Your task is to repeat exactly the lines below between the line holding "official allies operate" and the line holding "ized populations, but", inclusive, and only those.

Page-level text extractions:
-- Opening Marker --
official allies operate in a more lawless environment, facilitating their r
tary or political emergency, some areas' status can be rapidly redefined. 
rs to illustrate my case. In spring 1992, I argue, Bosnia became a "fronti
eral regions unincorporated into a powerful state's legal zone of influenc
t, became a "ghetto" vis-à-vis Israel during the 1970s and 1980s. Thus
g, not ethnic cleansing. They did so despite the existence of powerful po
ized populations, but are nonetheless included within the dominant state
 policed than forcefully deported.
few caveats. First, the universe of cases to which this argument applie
-- Closing Marker --
-- Opening Marker --
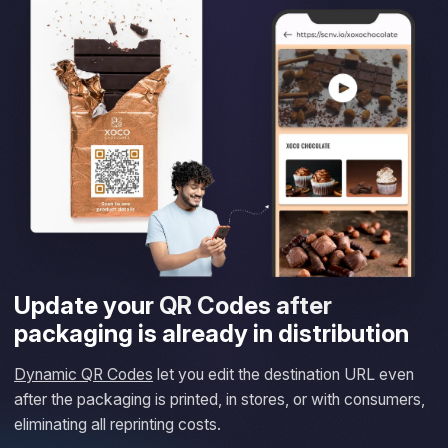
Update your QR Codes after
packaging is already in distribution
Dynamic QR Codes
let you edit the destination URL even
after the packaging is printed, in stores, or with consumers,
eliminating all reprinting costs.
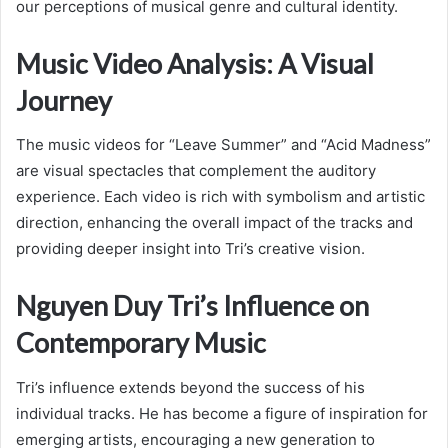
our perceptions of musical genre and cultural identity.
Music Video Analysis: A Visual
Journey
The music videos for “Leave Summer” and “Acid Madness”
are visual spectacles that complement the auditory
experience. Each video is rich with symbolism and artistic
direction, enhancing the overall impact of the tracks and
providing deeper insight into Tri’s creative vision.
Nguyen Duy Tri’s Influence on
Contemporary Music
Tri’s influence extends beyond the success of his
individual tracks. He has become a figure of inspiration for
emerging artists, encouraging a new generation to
-- Closing Marker --
Task solution:
official allies operate in a more lawless environment, facilitating their r
tary or political emergency, some areas' status can be rapidly redefined. 
rs to illustrate my case. In spring 1992, I argue, Bosnia became a "fronti
eral regions unincorporated into a powerful state's legal zone of influenc
t, became a "ghetto" vis-à-vis Israel during the 1970s and 1980s. Thus
g, not ethnic cleansing. They did so despite the existence of powerful po
ized populations, but are nonetheless included within the dominant state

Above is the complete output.